### Work item
All of the data should be restated exactly as it stands.

### Source data
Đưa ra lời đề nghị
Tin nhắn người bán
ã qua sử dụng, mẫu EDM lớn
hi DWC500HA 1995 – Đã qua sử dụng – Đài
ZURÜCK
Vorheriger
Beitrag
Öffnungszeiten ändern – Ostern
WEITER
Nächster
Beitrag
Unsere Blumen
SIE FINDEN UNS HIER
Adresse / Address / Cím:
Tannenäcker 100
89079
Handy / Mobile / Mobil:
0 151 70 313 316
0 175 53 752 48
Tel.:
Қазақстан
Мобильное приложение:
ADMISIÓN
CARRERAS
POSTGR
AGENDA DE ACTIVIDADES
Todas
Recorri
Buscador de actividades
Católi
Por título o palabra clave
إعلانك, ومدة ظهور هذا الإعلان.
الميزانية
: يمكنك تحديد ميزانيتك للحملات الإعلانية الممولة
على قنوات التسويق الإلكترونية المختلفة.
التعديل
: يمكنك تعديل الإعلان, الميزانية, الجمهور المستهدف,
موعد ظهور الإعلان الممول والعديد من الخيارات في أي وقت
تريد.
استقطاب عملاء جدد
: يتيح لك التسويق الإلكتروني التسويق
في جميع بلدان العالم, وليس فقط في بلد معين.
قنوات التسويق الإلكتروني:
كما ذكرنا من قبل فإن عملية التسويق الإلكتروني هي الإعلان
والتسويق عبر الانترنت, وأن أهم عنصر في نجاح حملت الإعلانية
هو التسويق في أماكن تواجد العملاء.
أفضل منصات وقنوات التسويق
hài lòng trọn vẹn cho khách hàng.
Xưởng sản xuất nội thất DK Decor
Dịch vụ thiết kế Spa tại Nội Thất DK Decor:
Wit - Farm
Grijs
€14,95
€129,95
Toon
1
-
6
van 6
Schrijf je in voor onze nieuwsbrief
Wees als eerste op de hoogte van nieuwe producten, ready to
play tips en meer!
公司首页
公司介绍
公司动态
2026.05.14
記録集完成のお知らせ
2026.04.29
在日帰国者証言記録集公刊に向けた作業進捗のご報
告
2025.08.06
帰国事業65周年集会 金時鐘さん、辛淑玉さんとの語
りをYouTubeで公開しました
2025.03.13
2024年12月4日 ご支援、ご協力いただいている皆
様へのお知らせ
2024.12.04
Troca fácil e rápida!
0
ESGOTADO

### Answer box
Đưa ra lời đề nghị
Tin nhắn người bán
ã qua sử dụng, mẫu EDM lớn
hi DWC500HA 1995 – Đã qua sử dụng – Đài
ZURÜCK
Vorheriger
Beitrag
Öffnungszeiten ändern – Ostern
WEITER
Nächster
Beitrag
Unsere Blumen
SIE FINDEN UNS HIER
Adresse / Address / Cím:
Tannenäcker 100
89079
Handy / Mobile / Mobil:
0 151 70 313 316
0 175 53 752 48
Tel.:
Қазақстан
Мобильное приложение:
ADMISIÓN
CARRERAS
POSTGR
AGENDA DE ACTIVIDADES
Todas
Recorri
Buscador de actividades
Católi
Por título o palabra clave
إعلانك, ومدة ظهور هذا الإعلان.
الميزانية
: يمكنك تحديد ميزانيتك للحملات الإعلانية الممولة
على قنوات التسويق الإلكترونية المختلفة.
التعديل
: يمكنك تعديل الإعلان, الميزانية, الجمهور المستهدف,
موعد ظهور الإعلان الممول والعديد من الخيارات في أي وقت
تريد.
استقطاب عملاء جدد
: يتيح لك التسويق الإلكتروني التسويق
في جميع بلدان العالم, وليس فقط في بلد معين.
قنوات التسويق الإلكتروني:
كما ذكرنا من قبل فإن عملية التسويق الإلكتروني هي الإعلان
والتسويق عبر الانترنت, وأن أهم عنصر في نجاح حملت الإعلانية
هو التسويق في أماكن تواجد العملاء.
أفضل منصات وقنوات التسويق
hài lòng trọn vẹn cho khách hàng.
Xưởng sản xuất nội thất DK Decor
Dịch vụ thiết kế Spa tại Nội Thất DK Decor:
Wit - Farm
Grijs
€14,95
€129,95
Toon
1
-
6
van 6
Schrijf je in voor onze nieuwsbrief
Wees als eerste op de hoogte van nieuwe producten, ready to
play tips en meer!
公司首页
公司介绍
公司动态
2026.05.14
記録集完成のお知らせ
2026.04.29
在日帰国者証言記録集公刊に向けた作業進捗のご報
告
2025.08.06
帰国事業65周年集会 金時鐘さん、辛淑玉さんとの語
りをYouTubeで公開しました
2025.03.13
2024年12月4日 ご支援、ご協力いただいている皆
様へのお知らせ
2024.12.04
Troca fácil e rápida!
0
ESGOTADO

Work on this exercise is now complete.